Alvin H. Danenberg, DDS • Nutritional Periodontist
July 25, 2016 [printfriendly]
Claire came to my office several years ago with severe swollen gums and pain. But, it wasn’t from dental plaque or any systemic disease that could be identified medically. Turns out that her mouth eruptions were completely related to her stress – her intense and debilitating psychological stress. Once the stress was totally eliminated, her mouth lesions went away. Amazing! I wrote about her in this article.
Physical stressors (like excessive exercise, lack of sleep, injuries, and infections) take their toll on your body. Environmental stressors (like drugs, toxic substances, damaging foods, and other pollutants) also take their toll. However, psychological stressors (like worry, depression, anger, fear, life’s challenges, and overall happiness issues) are more prevalent in our society today than ever before with devastating results. Severe psychological stress was what Claire had to deal with on a daily basis. Almost everyone tries to deal with these and wants to get a handle on them. Prescription medicines seem to be the go-to solution. They aren’t the answer!
What really works for psychological stress? What has been proven to de-stress your stress without drugging you up? Here are 11 proven ideas, which are great starting points:
- Be present. It boils down to one-on-one. Focus on the moment – not on the past or on the future – just on the moment. For example, if you have an important task you need to accomplish, you can stress out because you think there are a million other things waiting to be done. Or you can be present and focus completely on that task. Be present one-on-one – you and that one task. When you’re done, you can move on to the next task. Then practice, practice, practice until “being present” becomes a habit.
- Just say, “NO!” If you are stressed because you feel forced to do more than you physically and emotionally want to handle, then don’t. Just say, “No!” Limit and prioritize your time to do those things you want and need to do.
- Avoid those people who stress you out. There may be some people that put pressures on you, and these people may not be important in your life. If this is the case, then avoid them.

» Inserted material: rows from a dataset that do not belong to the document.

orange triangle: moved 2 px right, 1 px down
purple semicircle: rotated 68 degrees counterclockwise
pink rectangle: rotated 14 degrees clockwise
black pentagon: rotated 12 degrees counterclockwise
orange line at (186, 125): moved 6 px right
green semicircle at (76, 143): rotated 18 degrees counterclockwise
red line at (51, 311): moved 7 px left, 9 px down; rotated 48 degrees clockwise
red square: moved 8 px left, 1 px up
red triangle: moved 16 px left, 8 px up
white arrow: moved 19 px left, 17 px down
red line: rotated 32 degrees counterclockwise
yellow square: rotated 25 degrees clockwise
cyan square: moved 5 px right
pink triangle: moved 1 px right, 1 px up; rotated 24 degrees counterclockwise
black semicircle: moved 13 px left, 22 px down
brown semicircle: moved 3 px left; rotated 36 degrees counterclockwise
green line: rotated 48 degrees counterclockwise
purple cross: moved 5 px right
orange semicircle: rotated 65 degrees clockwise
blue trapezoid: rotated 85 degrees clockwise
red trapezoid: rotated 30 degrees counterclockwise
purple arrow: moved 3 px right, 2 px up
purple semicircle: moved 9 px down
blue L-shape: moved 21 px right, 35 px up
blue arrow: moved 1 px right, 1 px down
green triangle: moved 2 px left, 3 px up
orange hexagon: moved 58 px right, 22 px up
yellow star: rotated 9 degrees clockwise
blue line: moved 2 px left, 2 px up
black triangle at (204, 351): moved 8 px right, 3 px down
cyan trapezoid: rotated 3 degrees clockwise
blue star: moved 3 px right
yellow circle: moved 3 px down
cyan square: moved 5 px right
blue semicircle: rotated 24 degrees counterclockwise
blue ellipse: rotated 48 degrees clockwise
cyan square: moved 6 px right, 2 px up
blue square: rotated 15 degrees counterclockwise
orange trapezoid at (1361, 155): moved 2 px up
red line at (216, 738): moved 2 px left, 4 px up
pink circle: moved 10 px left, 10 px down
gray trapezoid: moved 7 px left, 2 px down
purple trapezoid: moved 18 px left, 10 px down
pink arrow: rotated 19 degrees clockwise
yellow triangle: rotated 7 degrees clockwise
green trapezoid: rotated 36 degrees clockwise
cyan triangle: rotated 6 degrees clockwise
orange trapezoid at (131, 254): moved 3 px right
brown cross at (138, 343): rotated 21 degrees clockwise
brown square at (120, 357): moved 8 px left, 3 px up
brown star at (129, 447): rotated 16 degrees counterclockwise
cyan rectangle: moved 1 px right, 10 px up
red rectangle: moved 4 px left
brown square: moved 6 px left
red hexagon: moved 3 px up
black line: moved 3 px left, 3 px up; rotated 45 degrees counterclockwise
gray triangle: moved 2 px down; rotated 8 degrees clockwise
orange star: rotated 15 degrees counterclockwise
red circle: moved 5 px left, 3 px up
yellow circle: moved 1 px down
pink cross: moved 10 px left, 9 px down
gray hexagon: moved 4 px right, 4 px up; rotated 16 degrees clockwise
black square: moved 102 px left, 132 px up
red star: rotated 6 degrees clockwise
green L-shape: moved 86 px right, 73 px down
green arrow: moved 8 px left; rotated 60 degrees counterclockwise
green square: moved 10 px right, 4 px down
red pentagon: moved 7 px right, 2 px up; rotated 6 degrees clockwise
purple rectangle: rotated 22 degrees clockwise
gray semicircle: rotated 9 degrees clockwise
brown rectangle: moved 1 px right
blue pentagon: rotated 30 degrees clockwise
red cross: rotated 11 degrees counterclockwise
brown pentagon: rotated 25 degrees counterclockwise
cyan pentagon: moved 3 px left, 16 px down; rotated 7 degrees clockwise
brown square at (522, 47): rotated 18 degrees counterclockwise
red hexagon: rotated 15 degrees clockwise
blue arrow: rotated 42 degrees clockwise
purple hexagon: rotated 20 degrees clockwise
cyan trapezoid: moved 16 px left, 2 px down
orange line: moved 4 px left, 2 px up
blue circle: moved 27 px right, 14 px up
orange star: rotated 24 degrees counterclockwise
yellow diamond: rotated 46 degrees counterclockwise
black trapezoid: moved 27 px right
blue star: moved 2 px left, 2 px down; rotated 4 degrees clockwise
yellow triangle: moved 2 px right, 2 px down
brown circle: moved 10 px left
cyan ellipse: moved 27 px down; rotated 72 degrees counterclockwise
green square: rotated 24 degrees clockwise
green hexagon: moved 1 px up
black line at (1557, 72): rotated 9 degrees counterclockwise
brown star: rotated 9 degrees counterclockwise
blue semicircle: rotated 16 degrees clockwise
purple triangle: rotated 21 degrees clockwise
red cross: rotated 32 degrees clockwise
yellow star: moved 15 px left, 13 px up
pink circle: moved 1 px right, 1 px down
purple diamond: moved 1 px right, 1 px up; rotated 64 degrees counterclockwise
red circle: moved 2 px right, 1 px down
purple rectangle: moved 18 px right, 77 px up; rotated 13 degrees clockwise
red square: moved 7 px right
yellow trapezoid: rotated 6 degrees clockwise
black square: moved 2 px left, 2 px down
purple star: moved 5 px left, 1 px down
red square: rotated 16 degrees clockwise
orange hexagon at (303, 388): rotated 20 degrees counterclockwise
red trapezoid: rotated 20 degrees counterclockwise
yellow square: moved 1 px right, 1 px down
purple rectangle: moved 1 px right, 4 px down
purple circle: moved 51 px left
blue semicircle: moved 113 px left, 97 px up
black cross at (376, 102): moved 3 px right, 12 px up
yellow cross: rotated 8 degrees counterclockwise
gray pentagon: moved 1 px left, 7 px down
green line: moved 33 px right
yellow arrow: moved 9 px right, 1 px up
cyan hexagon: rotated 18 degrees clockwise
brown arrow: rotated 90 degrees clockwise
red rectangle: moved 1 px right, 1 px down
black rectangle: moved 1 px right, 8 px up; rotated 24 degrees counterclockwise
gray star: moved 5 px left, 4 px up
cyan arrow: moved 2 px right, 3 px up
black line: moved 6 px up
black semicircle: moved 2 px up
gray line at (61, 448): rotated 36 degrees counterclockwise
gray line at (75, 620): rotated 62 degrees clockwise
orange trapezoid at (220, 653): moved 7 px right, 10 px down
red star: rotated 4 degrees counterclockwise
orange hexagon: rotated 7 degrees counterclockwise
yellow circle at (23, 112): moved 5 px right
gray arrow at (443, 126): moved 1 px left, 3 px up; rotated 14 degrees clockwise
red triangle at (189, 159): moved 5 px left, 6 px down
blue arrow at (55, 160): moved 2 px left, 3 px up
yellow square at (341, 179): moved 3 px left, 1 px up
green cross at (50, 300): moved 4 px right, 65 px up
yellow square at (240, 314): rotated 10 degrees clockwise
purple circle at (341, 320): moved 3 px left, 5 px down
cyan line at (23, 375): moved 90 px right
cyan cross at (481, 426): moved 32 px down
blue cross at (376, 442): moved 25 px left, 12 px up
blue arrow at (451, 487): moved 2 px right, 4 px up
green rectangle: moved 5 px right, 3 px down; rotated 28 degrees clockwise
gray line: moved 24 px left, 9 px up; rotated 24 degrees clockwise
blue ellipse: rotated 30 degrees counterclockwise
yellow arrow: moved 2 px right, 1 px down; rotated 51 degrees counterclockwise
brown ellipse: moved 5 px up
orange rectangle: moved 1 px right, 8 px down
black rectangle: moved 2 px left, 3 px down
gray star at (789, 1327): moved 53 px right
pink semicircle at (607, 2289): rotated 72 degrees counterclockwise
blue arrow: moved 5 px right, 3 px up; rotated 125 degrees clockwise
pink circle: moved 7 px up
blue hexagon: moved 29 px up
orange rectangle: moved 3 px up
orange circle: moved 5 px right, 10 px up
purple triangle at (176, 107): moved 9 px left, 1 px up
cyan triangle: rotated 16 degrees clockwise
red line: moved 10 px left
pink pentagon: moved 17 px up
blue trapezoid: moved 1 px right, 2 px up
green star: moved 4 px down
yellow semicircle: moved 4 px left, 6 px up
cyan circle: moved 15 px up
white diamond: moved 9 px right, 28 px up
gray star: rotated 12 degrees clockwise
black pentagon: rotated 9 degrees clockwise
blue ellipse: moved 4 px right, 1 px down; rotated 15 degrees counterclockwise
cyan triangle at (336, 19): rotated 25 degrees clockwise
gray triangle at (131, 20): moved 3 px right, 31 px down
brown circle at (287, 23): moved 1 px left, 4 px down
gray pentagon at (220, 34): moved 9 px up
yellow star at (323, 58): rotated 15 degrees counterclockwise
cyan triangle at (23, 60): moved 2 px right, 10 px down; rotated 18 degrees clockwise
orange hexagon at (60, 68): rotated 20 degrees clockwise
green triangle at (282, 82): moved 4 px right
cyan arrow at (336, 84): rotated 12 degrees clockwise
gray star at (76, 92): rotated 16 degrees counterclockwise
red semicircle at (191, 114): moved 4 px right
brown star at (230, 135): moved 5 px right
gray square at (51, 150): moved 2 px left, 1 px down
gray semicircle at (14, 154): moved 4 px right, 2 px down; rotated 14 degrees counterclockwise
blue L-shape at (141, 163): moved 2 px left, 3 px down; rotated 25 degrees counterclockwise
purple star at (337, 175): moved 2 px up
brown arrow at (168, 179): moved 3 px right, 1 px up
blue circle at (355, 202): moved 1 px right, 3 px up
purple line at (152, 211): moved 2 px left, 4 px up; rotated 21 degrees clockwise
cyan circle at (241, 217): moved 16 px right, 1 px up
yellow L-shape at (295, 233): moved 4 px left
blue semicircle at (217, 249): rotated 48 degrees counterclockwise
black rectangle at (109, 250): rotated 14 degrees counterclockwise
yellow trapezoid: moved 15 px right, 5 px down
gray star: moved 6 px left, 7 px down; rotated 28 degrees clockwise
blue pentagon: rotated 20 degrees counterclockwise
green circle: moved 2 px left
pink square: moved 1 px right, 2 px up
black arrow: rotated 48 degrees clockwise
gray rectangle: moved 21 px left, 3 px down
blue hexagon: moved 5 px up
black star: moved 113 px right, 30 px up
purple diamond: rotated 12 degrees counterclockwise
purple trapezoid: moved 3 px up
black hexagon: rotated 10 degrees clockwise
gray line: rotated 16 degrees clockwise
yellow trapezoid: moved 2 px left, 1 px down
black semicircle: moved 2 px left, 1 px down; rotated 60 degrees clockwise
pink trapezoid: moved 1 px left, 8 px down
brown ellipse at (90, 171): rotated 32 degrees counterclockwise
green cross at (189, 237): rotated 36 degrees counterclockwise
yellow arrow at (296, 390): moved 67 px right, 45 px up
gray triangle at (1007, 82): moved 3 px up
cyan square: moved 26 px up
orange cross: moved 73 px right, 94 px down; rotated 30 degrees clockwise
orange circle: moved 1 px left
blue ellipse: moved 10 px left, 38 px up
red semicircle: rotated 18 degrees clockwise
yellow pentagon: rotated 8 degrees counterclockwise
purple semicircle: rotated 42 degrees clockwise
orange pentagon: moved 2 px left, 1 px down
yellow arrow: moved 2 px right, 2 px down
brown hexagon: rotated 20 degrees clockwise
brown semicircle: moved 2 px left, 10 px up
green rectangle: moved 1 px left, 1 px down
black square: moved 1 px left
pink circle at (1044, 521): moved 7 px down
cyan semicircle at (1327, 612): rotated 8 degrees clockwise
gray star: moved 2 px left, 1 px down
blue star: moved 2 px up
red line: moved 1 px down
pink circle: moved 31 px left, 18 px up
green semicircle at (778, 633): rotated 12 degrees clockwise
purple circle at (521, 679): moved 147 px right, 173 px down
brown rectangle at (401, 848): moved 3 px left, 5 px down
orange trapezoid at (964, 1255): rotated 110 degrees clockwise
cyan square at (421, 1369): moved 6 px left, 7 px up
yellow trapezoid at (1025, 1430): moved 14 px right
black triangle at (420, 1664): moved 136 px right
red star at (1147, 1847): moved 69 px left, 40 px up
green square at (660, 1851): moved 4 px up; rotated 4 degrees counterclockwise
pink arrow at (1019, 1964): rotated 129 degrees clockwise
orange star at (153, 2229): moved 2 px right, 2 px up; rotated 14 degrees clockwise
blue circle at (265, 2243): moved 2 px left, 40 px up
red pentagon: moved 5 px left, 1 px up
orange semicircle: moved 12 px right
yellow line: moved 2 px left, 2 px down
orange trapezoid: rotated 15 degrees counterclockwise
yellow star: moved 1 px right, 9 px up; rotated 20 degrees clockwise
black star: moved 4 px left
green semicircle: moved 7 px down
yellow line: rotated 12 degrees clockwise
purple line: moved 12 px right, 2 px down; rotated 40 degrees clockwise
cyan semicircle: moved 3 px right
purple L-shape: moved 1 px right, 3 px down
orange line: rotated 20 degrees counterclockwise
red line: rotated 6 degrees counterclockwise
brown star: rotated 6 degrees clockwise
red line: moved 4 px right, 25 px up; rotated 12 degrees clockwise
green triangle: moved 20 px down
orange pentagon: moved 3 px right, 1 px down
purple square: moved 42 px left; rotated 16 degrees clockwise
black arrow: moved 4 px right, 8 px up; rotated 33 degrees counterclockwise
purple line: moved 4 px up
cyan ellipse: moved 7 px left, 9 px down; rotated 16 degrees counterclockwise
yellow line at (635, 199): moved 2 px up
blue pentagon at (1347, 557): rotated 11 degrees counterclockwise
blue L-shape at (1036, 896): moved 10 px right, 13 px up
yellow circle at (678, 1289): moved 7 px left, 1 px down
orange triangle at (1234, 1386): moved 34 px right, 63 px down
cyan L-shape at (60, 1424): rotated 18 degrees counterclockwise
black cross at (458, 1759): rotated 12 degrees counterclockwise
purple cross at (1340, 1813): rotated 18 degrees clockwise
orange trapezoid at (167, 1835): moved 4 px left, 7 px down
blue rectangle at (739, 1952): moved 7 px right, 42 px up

- Reduce your dependence on the news. Constant news on TV and other media can be upsetting and depressing. If these sources create undue stress, then stop watching or listening to them. Get the news you need, but don’t inundate yourself with it.
- Give up on pointless arguments. You don’t have to win every battle. You don’t have to compromise your morals or ethics either, but you could assume enough is enough and just move on.
- Reframe situations that stress you. Try to place situations in a different context. For example, if you’re stuck in traffic, you might be able to listen to a podcast that you were planning to do later on, or you could just use this precious time to decompress or think through some of the priorities you have scheduled for the rest of your day.
- Lower your expectations and standards where possible. You don’t have to be 100% successful with every task. Sometimes 80% is good enough. When it is not, then strive for the remaining 20%.
- Realize things are what they are. There are things you can’t change. However, you don’t have to compromise with those things you can and want to change.
- Discover gratitude. Be thankful for the loved ones in your life and for those positive things you have accomplished in your life. You may want to keep a journal each day where you list two or three things you did that day that you’re grateful for and how your actions may have contributed to those.
- Experience empathy for yourself and for others. You will learn compassion for yourself, and you will better understand what affects others.
- Explore and practice specific stress management practices. These might include progressive muscle relaxation techniques, meditation, yoga, tai chi, and various forms of exercise.
This list is far from exhaustive, but a great starting point. I have allowed my personal life to be affected by external stresses that I could have managed better if I only knew and practiced what I have described above. I have said it before, and I will continue to say it, “I am a work in progress.”